US 11,705,107 B2
	Real-time neural text-to-speech
Sercan O. Arik, San Francisco, CA (US); Mike Chrzanowski, Palo Alto, CA (US); Adam Coates, Mountain View, CA (US); Gregory Diamos, San Jose, CA (US); Andrew Gibiansky, Mountain View, CA (US); John Miller, Palo Alto, CA (US); Andrew Ng, Mountain View, CA (US); Jonathan Raiman, Palo Alto, CA (US); Shubhahrata Sengupta, Menlo Park, CA (US); and Mohammad Shoeybi, Los Altos, CA (US)
Assigned to Baidu USA LLC, Sunnyvale, CA (US)
Filed by Baidu USA, LLC, Sunnyvale, CA (US)
Filed on Oct. 1, 2020, as Appl. No. 17/61,433.
Application 17/061,433 is a continuation of application No. 15/882,926, filed on Jan. 29, 2018, granted, now 10,872,598.
Claims priority of provisional application 62/463,482, filed on Feb. 24, 2017.
Prior Publication US 2021/0027762 A1, Jan. 28, 2021
Int. Cl. G10L 13/08 (2013.01); G10L 13/027 (2013.01); G10L 25/30 (2013.01); G06N 3/082 (2023.01); G06N 3/044 (2023.01); G06N 3/045 (2023.01); G06N 3/02 (2006.01); G06F 40/242 (2020.01); G06N 3/047 (2023.01)

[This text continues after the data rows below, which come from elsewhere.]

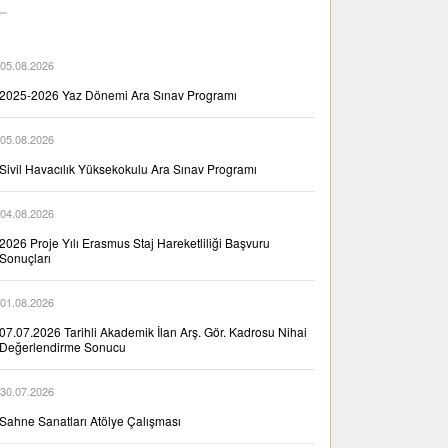
05.08.2026
2025-2026 Yaz Dönemi Ara Sınav Programı
05.08.2026
Sivil Havacılık Yüksekokulu Ara Sınav Programı
04.08.2026
2026 Proje Yılı Erasmus Staj Hareketliliği Başvuru
Sonuçları
01.08.2026
07.07.2026 Tarihli Akademik İlan Arş. Gör. Kadrosu Nihai
Değerlendirme Sonucu
30.07.2026
Sahne Sanatları Atölye Çalışması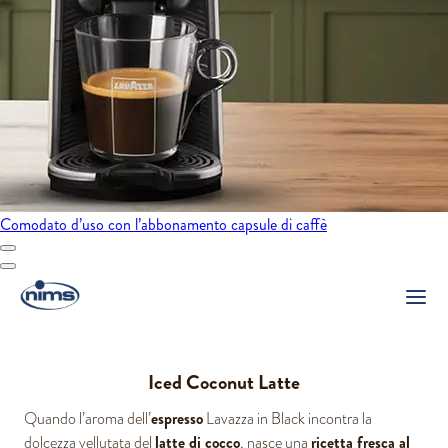
Comodato d’uso con l’abbonamento capsule di caffè
Iced Coconut Latte
espresso
Quando l’aroma dell’
Lavazza in Black incontra la
latte di cocco
ricetta fresca al
dolcezza vellutata del
, nasce una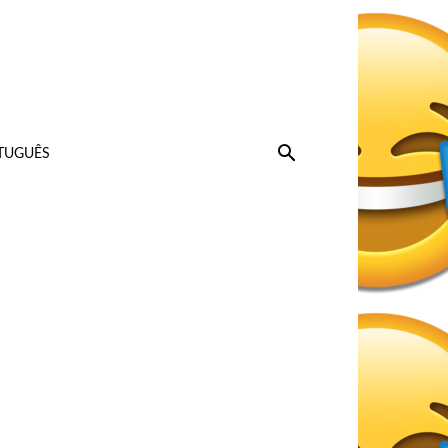
TUGUÊS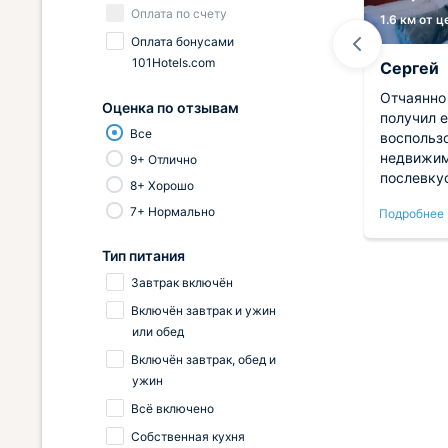
Оплата по счету
2.7 км от центра
1.6 км от 
Оплата бонусами
101Hotels.com
Вера
Сергей
ня
Любимое место в Туапсе ! Место
Отчаянно
Оценка по отзывам
логом
для спокойного места с семьей!
получил е
Все
Очень давольны бассейно,
воспольз
том
прекрасным видом и чистым
недвижим
9+ Отлично
ские
номером
послевку
8+ Хорошо
благоприя
7+ Нормально
Подробнее
Подробнее
йший
шокирова
ая
позволяя
Тип питания
 мне
сэкономл
культурн
Завтрак включён
.
гастроно
Включён завтрак и ужин
хов,
Располож
или обед
колоссал
юта,
связывая
Включён завтрак, обед и
шего
транспор
ужин
Само про
Всё включено
чрезвыча
Собственная кухня
розеток,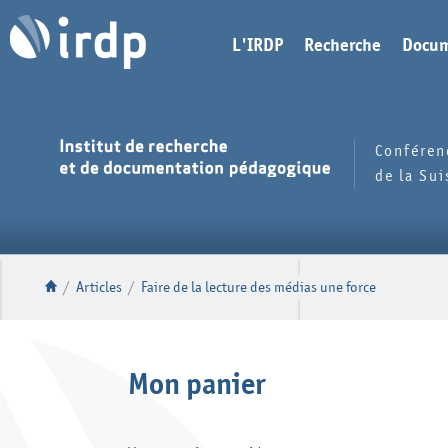
L'IRDP
Recherche
Docum
Conféren
de la Su
/
Articles
/
Faire de la lecture des médias une force
Mon panier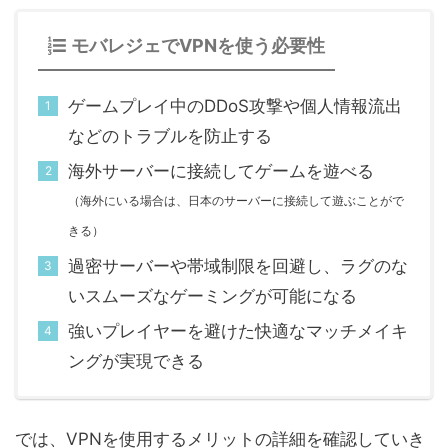
モバレジェでVPNを使う必要性
ゲームプレイ中のDDoS攻撃や個人情報流出
などのトラブルを防止する
海外サーバーに接続してゲームを遊べる
（海外にいる場合は、日本のサーバーに接続して遊ぶことがで
きる）
過密サーバーや帯域制限を回避し、ラグのな
いスムーズなゲーミングが可能になる
強いプレイヤーを避けた快適なマッチメイキ
ングが実現できる
では、VPNを使用するメリットの詳細を確認していき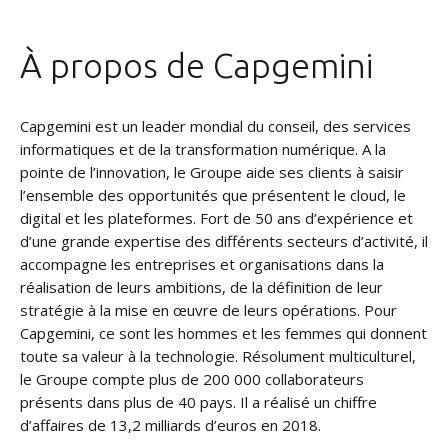
À propos de Capgemini
Capgemini est un leader mondial du conseil, des services
informatiques et de la transformation numérique. A la
pointe de l’innovation, le Groupe aide ses clients à saisir
l’ensemble des opportunités que présentent le cloud, le
digital et les plateformes. Fort de 50 ans d’expérience et
d’une grande expertise des différents secteurs d’activité, il
accompagne les entreprises et organisations dans la
réalisation de leurs ambitions, de la définition de leur
stratégie à la mise en œuvre de leurs opérations. Pour
Capgemini, ce sont les hommes et les femmes qui donnent
toute sa valeur à la technologie. Résolument multiculturel,
le Groupe compte plus de 200 000 collaborateurs
présents dans plus de 40 pays. Il a réalisé un chiffre
d’affaires de 13,2 milliards d’euros en 2018.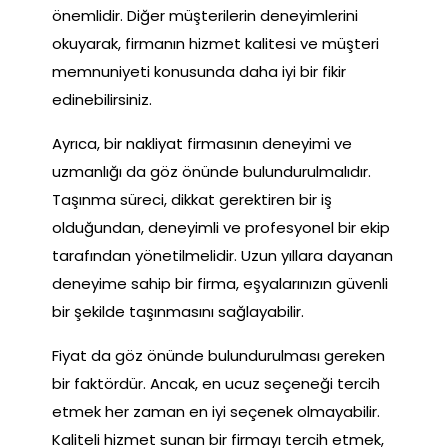
önemlidir. Diğer müşterilerin deneyimlerini
okuyarak, firmanın hizmet kalitesi ve müşteri
memnuniyeti konusunda daha iyi bir fikir
edinebilirsiniz.
Ayrıca, bir nakliyat firmasının deneyimi ve
uzmanlığı da göz önünde bulundurulmalıdır.
Taşınma süreci, dikkat gerektiren bir iş
olduğundan, deneyimli ve profesyonel bir ekip
tarafından yönetilmelidir. Uzun yıllara dayanan
deneyime sahip bir firma, eşyalarınızın güvenli
bir şekilde taşınmasını sağlayabilir.
Fiyat da göz önünde bulundurulması gereken
bir faktördür. Ancak, en ucuz seçeneği tercih
etmek her zaman en iyi seçenek olmayabilir.
Kaliteli hizmet sunan bir firmayı tercih etmek,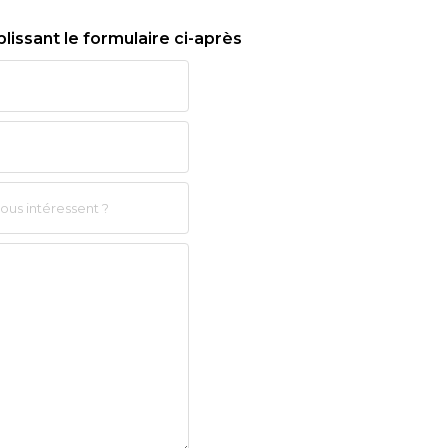
issant le formulaire ci-après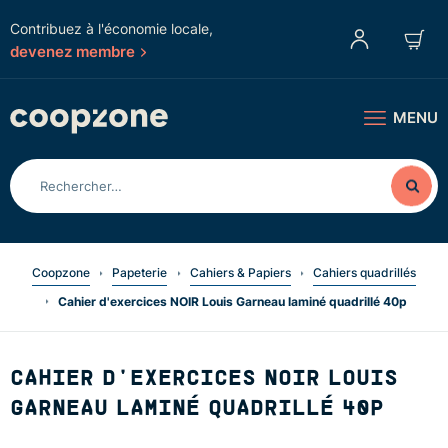
Contribuez à l'économie locale,
devenez membre
MENU
Coopzone
Papeterie
Cahiers & Papiers
Cahiers quadrillés
Cahier d'exercices NOIR Louis Garneau laminé quadrillé 40p
CAHIER D'EXERCICES NOIR LOUIS
GARNEAU LAMINÉ QUADRILLÉ 40P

CPC G10L 13/08 (2013.01) [G06N 3/044 (2023.01); G06N 3/045 (2023.01); G06N 3/082 (2013.01); G10L 13/027 (2013.01); G10L 25/30 (2013.01); G06F 40/242 (2020.01); G06N 3/02 (2013.01); G06N 3/047 (2023.01)]

20 Claims

1. A computer-implemented method for using a text-to-speech (TTS) system to synthesize human speech from text, comprising:

using a trained grapheme-to-phoneme model to convert written text to phonemes corresponding to the written text;

inputting the phonemes into either: (1) a trained phoneme duration and fundamental frequency model or (2) a trained phoneme duration model and a trained fundamental frequency model, to output for a phoneme:

a phoneme duration;

a probability that the phoneme is voiced; and

a fundamental frequency profile; and

using a trained neural network audio synthesis model that receives the phonemes, the phoneme durations, the fundamental frequency profiles for the phonemes, and for each phoneme, a probability whether the phoneme is voiced as an input to generate a signal representing synthesized human speech of the written text.